(Extracted records)

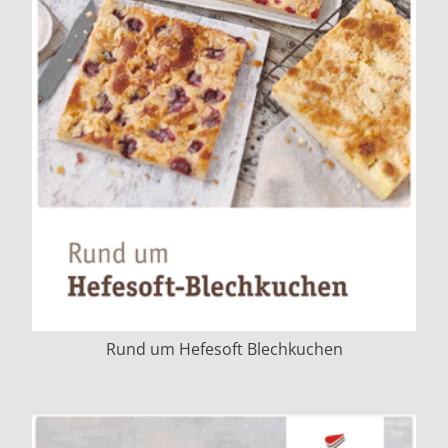
Rund um Hefesoft Blechkuchen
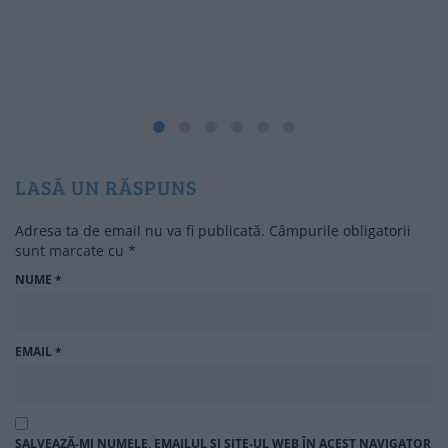
LASĂ UN RĂSPUNS
Adresa ta de email nu va fi publicată.
Câmpurile obligatorii
sunt marcate cu
*
NUME
*
EMAIL
*
SALVEAZĂ-MI NUMELE, EMAILUL ȘI SITE-UL WEB ÎN ACEST NAVIGATOR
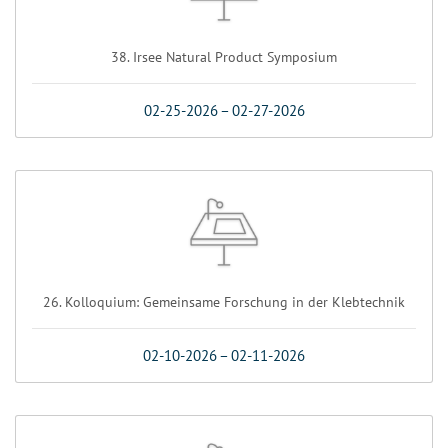
38. Irsee Natural Product Symposium
02-25-2026
–
02-27-2026
26. Kolloquium: Gemeinsame Forschung in der Klebtechnik
02-10-2026
–
02-11-2026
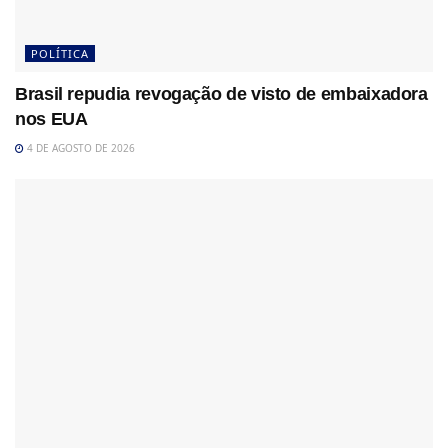
POLÍTICA
Brasil repudia revogação de visto de embaixadora
nos EUA
4 DE AGOSTO DE 2026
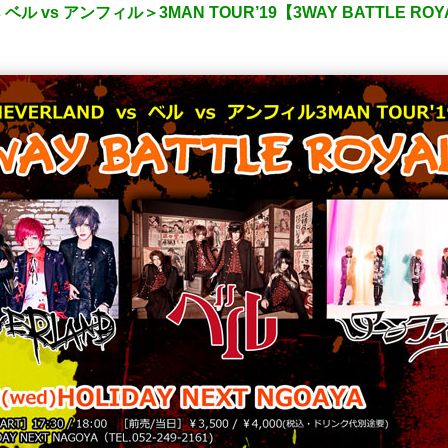
 ベル vs アンフィル＞3MAN TOUR’19【3WAY BATTLE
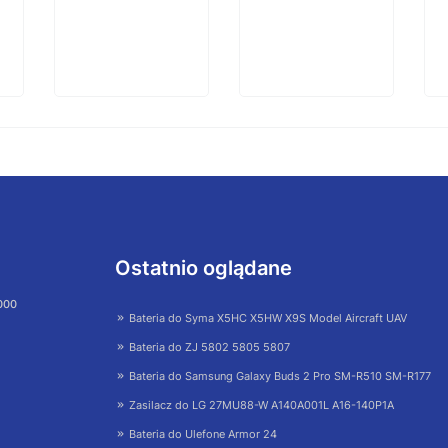
Ostatnio oglądane
 000
Bateria do Syma X5HC X5HW X9S Model Aircraft UAV
Bateria do ZJ 5802 5805 5807
Bateria do Samsung Galaxy Buds 2 Pro SM-R510 SM-R177
Zasilacz do LG 27MU88-W A140A001L A16-140P1A
Bateria do Ulefone Armor 24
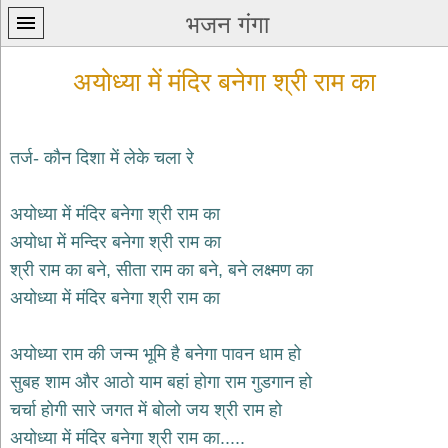
भजन गंगा
अयोध्या में मंदिर बनेगा श्री राम का
तर्ज- कौन दिशा में लेके चला रे
प्रथम
अयोध्या में मंदिर बनेगा श्री राम का
पन्ना
home
अयोधा में मन्दिर बनेगा श्री राम का
कृष्ण
श्री राम का बने, सीता राम का बने, बने लक्ष्मण का
भजन
अयोध्या में मंदिर बनेगा श्री राम का
krishna
bhajans
अयोध्या राम की जन्म भूमि है बनेगा पावन धाम हो
शिव
भजन
सुबह शाम और आठो याम बहां होगा राम गुडगान हो
shiv
चर्चा होगी सारे जगत में बोलो जय श्री राम हो
bhajans
अयोध्या में मंदिर बनेगा श्री राम का.....
हनुमान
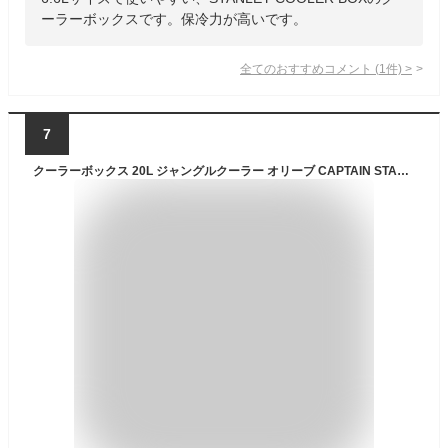
ーラーボックスです。保冷力が高いです。
全てのおすすめコメント
(
1
件)
>
7
クーラーボックス 20L ジャングルクーラー オリーブ CAPTAIN STAG UE-85 パール金属 | 保冷 大型 熱中症対策 ハードクーラーボックス アウトドア キャンプ バーベキュー スポーツ 部活 釣り 氷 大容量 保冷ボックス クーラー キャンプ用品 アウトドアグッズ アウトドア用品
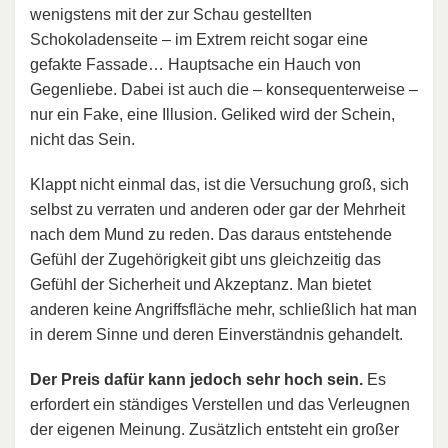
wenigstens mit der zur Schau gestellten
Schokoladenseite – im Extrem reicht sogar eine
gefakte Fassade… Hauptsache ein Hauch von
Gegenliebe. Dabei ist auch die – konsequenterweise –
nur ein Fake, eine Illusion. Geliked wird der Schein,
nicht das Sein.
Klappt nicht einmal das, ist die Versuchung groß, sich
selbst zu verraten und anderen oder gar der Mehrheit
nach dem Mund zu reden. Das daraus entstehende
Gefühl der Zugehörigkeit gibt uns gleichzeitig das
Gefühl der Sicherheit und Akzeptanz. Man bietet
anderen keine Angriffsfläche mehr, schließlich hat man
in derem Sinne und deren Einverständnis gehandelt.
Der Preis dafür kann jedoch sehr hoch sein.
Es
erfordert ein ständiges Verstellen und das Verleugnen
der eigenen Meinung. Zusätzlich entsteht ein großer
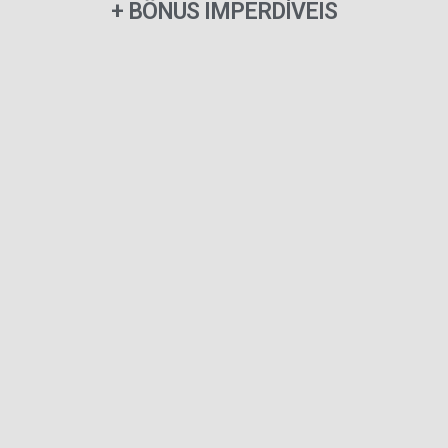
+ BÔNUS IMPERDÍVEIS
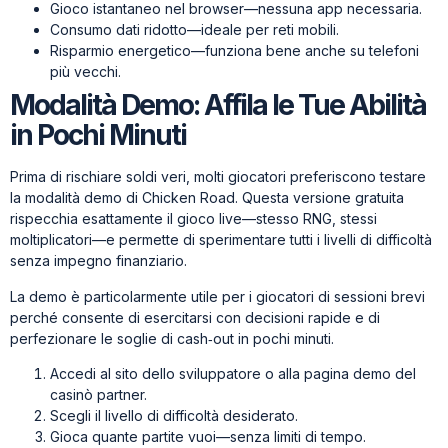
Gioco istantaneo nel browser—nessuna app necessaria.
Consumo dati ridotto—ideale per reti mobili.
Risparmio energetico—funziona bene anche su telefoni
più vecchi.
Modalità Demo: Affila le Tue Abilità
in Pochi Minuti
Prima di rischiare soldi veri, molti giocatori preferiscono testare
la modalità demo di Chicken Road. Questa versione gratuita
rispecchia esattamente il gioco live—stesso RNG, stessi
moltiplicatori—e permette di sperimentare tutti i livelli di difficoltà
senza impegno finanziario.
La demo è particolarmente utile per i giocatori di sessioni brevi
perché consente di esercitarsi con decisioni rapide e di
perfezionare le soglie di cash‑out in pochi minuti.
Accedi al sito dello sviluppatore o alla pagina demo del
casinò partner.
Scegli il livello di difficoltà desiderato.
Gioca quante partite vuoi—senza limiti di tempo.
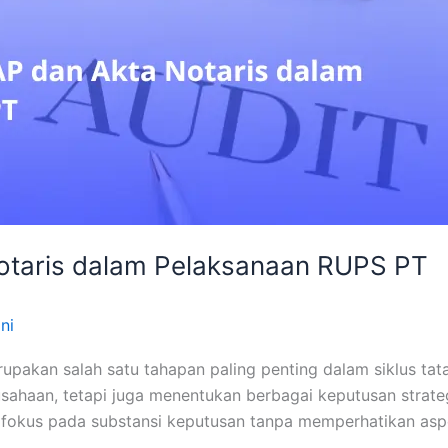
Notaris dalam Pelaksanaan RUPS PT
ni
n salah satu tahapan paling penting dalam siklus tata ke
sahaan, tetapi juga menentukan berbagai keputusan strat
fokus pada substansi keputusan tanpa memperhatikan aspe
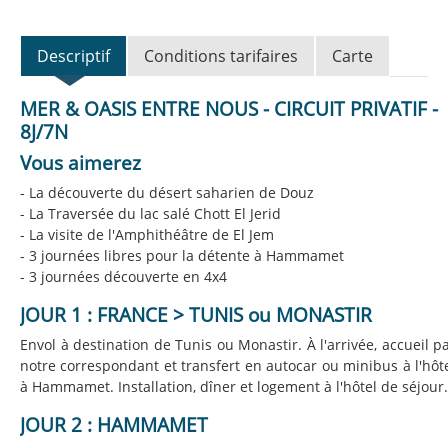
Descriptif
Conditions tarifaires
Carte
MER & OASIS ENTRE NOUS - CIRCUIT PRIVATIF -
8J/7N
Vous aimerez
- La découverte du désert saharien de Douz
- La Traversée du lac salé Chott El Jerid
- La visite de l'Amphithéâtre de El Jem
- 3 journées libres pour la détente à Hammamet
- 3 journées découverte en 4x4
JOUR 1 : FRANCE > TUNIS ou MONASTIR
Envol à destination de Tunis ou Monastir. À l'arrivée, accueil p
notre correspondant et transfert en autocar ou minibus à l'hôt
à Hammamet. Installation, dîner et logement à l'hôtel de séjour.
JOUR 2 : HAMMAMET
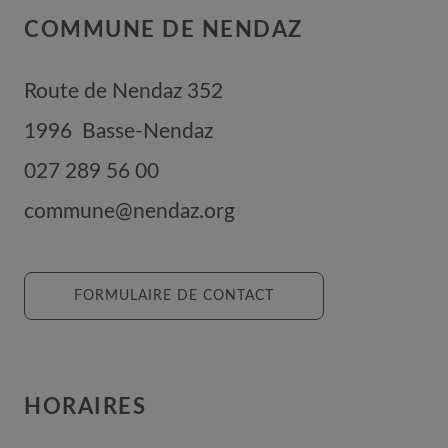
COMMUNE DE NENDAZ
Route de Nendaz 352
1996
Basse-Nendaz
027 289 56 00
commune@nendaz.org
FORMULAIRE DE CONTACT
HORAIRES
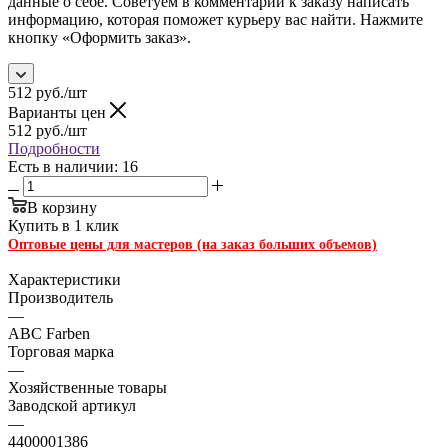
данные о себе. Советуем в комментарии к заказу написать
информацию, которая поможет курьеру вас найти. Нажмите
кнопку «Оформить заказ».
512
руб.
/шт
Варианты цен
512
руб.
/шт
Подробности
Есть в наличии: 16
В корзину
Купить в 1 клик
Оптовые цены для мастеров (на заказ больших объемов)
Характеристики
Производитель
—
ABC Farben
Торговая марка
—
Хозяйственные товары
Заводской артикул
—
4400001386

Try it:
Print every entry exactly; omit the pictures.

Solved exercise:
Rund um Hefesoft Blechkuchen
LASĂ UN RĂSPUNS
Adresa ta de email nu va fi publicată.
Câmpurile obligatorii
sunt marcate cu
*
NUME
*
EMAIL
*
SALVEAZĂ-MI NUMELE, EMAILUL ȘI SITE-UL WEB ÎN ACEST NAVIGATOR
38. Irsee Natural Product Symposium
02-25-2026
–
02-27-2026
26. Kolloquium: Gemeinsame Forschung in der Klebtechnik
02-10-2026
–
02-11-2026
POLÍTICA
Brasil repudia revogação de visto de embaixadora
nos EUA
4 DE AGOSTO DE 2026
 ベル vs アンフィル＞3MAN TOUR’19【3WAY BATTLE
Ostatnio oglądane
 000
Bateria do Syma X5HC X5HW X9S Model Aircraft UAV
Bateria do ZJ 5802 5805 5807
Bateria do Samsung Galaxy Buds 2 Pro SM-R510 SM-R177
Zasilacz do LG 27MU88-W A140A001L A16-140P1A
Bateria do Ulefone Armor 24
भजन गंगा
अयोध्या में मंदिर बनेगा श्री राम का
तर्ज- कौन दिशा में लेके चला रे
प्रथम
अयोध्या में मंदिर बनेगा श्री राम का
पन्ना
home
अयोधा में मन्दिर बनेगा श्री राम का
कृष्ण
श्री राम का बने, सीता राम का बने, बने लक्ष्मण का
भजन
अयोध्या में मंदिर बनेगा श्री राम का
krishna
bhajans
अयोध्या राम की जन्म भूमि है बनेगा पावन धाम हो
शिव
भजन
सुबह शाम और आठो याम बहां होगा राम गुडगान हो
shiv
चर्चा होगी सारे जगत में बोलो जय श्री राम हो
bhajans
अयोध्या में मंदिर बनेगा श्री राम का.....
हनुमान
ーラーボックスです。保冷力が高いです。
全てのおすすめコメント
(
1
件)
>
7
クーラーボックス 20L ジャングルクーラー オリーブ CAPTAIN STAG UE-85 パール金属 | 保冷 大型 熱中症対策 ハードクーラーボックス アウトドア キャンプ バーベキュー スポーツ 部活 釣り 氷 大容量 保冷ボックス クーラー キャンプ用品 アウトドアグッズ アウトドア用品
wenigstens mit der zur Schau gestellten
Schokoladenseite – im Extrem reicht sogar eine
gefakte Fassade… Hauptsache ein Hauch von
Gegenliebe. Dabei ist auch die – konsequenterweise –
nur ein Fake, eine Illusion. Geliked wird der Schein,
nicht das Sein.
Klappt nicht einmal das, ist die Versuchung groß, sich
selbst zu verraten und anderen oder gar der Mehrheit
nach dem Mund zu reden. Das daraus entstehende
Gefühl der Zugehörigkeit gibt uns gleichzeitig das
Gefühl der Sicherheit und Akzeptanz. Man bietet
anderen keine Angriffsfläche mehr, schließlich hat man
in derem Sinne und deren Einverständnis gehandelt.
Der Preis dafür kann jedoch sehr hoch sein.
Es
erfordert ein ständiges Verstellen und das Verleugnen
der eigenen Meinung. Zusätzlich entsteht ein großer
+ BÔNUS IMPERDÍVEIS
Gioco istantaneo nel browser—nessuna app necessaria.
Consumo dati ridotto—ideale per reti mobili.
Risparmio energetico—funziona bene anche su telefoni
più vecchi.
Modalità Demo: Affila le Tue Abilità
in Pochi Minuti
Prima di rischiare soldi veri, molti giocatori preferiscono testare
la modalità demo di Chicken Road. Questa versione gratuita
rispecchia esattamente il gioco live—stesso RNG, stessi
moltiplicatori—e permette di sperimentare tutti i livelli di difficoltà
senza impegno finanziario.
La demo è particolarmente utile per i giocatori di sessioni brevi
perché consente di esercitarsi con decisioni rapide e di
perfezionare le soglie di cash‑out in pochi minuti.
Accedi al sito dello sviluppatore o alla pagina demo del
casinò partner.
Scegli il livello di difficoltà desiderato.
Gioca quante partite vuoi—senza limiti di tempo.
Notaris dalam Pelaksanaan RUPS PT
ni
n salah satu tahapan paling penting dalam siklus tata ke
sahaan, tetapi juga menentukan berbagai keputusan strat
fokus pada substansi keputusan tanpa memperhatikan aspe
Descriptif
Conditions tarifaires
Carte
MER & OASIS ENTRE NOUS - CIRCUIT PRIVATIF -
8J/7N
Vous aimerez
- La découverte du désert saharien de Douz
- La Traversée du lac salé Chott El Jerid
- La visite de l'Amphithéâtre de El Jem
- 3 journées libres pour la détente à Hammamet
- 3 journées découverte en 4x4
JOUR 1 : FRANCE > TUNIS ou MONASTIR
Envol à destination de Tunis ou Monastir. À l'arrivée, accueil p
notre correspondant et transfert en autocar ou minibus à l'hôt
à Hammamet. Installation, dîner et logement à l'hôtel de séjour.
JOUR 2 : HAMMAMET
COMMUNE DE NENDAZ
Route de Nendaz 352
1996
Basse-Nendaz
027 289 56 00
commune@nendaz.org
FORMULAIRE DE CONTACT
HORAIRES
данные о себе. Советуем в комментарии к заказу написать
информацию, которая поможет курьеру вас найти. Нажмите
кнопку «Оформить заказ».
512
руб.
/шт
Варианты цен
512
руб.
/шт
Подробности
Есть в наличии: 16
В корзину
Купить в 1 клик
Оптовые цены для мастеров (на заказ больших объемов)
Характеристики
Производитель
—
ABC Farben
Торговая марка
—
Хозяйственные товары
Заводской артикул
—
4400001386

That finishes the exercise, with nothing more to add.